Low self-esteem and low self-worth: What it’s like to live with bulimia

As many as 725,000 people are affected by an eating disorder in the UK per year

Bulimia nervosa is typically defined as food binging, and before 1980 this disease did not even exist in the eyes of medical professionals.

Bulimia is a secret disease; on the outside the individual suffering usually appears confident and in control, however, on the inside they struggle with low self-esteem and self-worth, and find it difficult to put their feelings into words.

Brookes third year, Rachel, suffered from bulimia for four years. In that time, she went from a size 10 to a size four. Rachel said it was worst the first time she purged, and shortly after when weight loss was noticed. Rachel commented: “Liking someone and seeking their approval, which I thought was body image, meant I was focused on having a good body. I found being sick as a way to lose weight was a fix for the full feeling after a large meal.”


Often small statements, such as “oh, you’re going to eat all of that?” can be taken deeply. Rachel found such words hard to hear, commenting: “They didn’t know all that food wasn’t going to stay in me, and it made me think that they thought I was fat”.

Registered dietician, Shannon Casey, told The Tab Brookes that this shows the power of the media to our generation, and how easy it is to think “weight loss associated with positive reinforcement”.

Shannon continued: “Often working with someone is helping them understand their hunger levels and responding accordingly to satisfy themselves”.

Coming out of a relationship with an older, popular guy, Rachel felt the pressure to “uphold my reputation”, which at this point was her tiny figure. Rachel commented: “He was into emo culture that in particular glorified drugs. He expressed that he liked my tiny figure and that made me feel I had to uphold it”.

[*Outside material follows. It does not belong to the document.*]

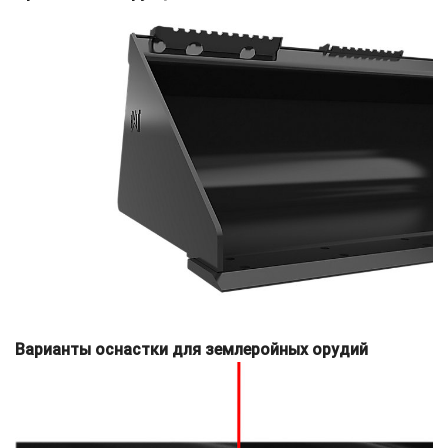
Варианты оснастки для землеройных орудий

There isn’t always a clear cut moment where you know you have an issue and need help, often it is an amalgamation of events that opens your and the eyes of those around you to the problem. Through continued drug and alcohol abuse, Rachel had the feeling something was off. Ending up in hospital following an attempt on her own life solidified this thought. She said:”I realised something was wrong, but it didn’t make me stop””I realised something was wrong, but it didn’t make me stop”. Shannon explained that this kind of behaviour can be a cry for help. She commented: “This is often the signal that they know something isn’t right but they truly cannot articulate it”.

At this point Rachel got professional help: “I went to CAMs to appease my mum, but I lied throughout and didn’t care”, seeing a dietician once and a counsellor on and off for a year didn’t help Rachel, and she expressed that “you have to want the help, and to change.”


I finally asked Rachel if she felt she understood what was out of control for her, an answer followed that we can all sympathise with: I was insecure, changing schools meant a change in social status, and I didn’t understand that. I wasn’t doing as well academically and I couldn’t seem to control others around me. Food was what I could control”.

Overall, those suffering need to want the help, it cannot be forced. Shannon explained: “The hardest and biggest thing is to admit a problem and get help, once you’ve done that you are affecting change. Life needs to get in the way and food needs to move back to just being fuel. The patient and the professionals need to have a good working relationship in order for change to happen”.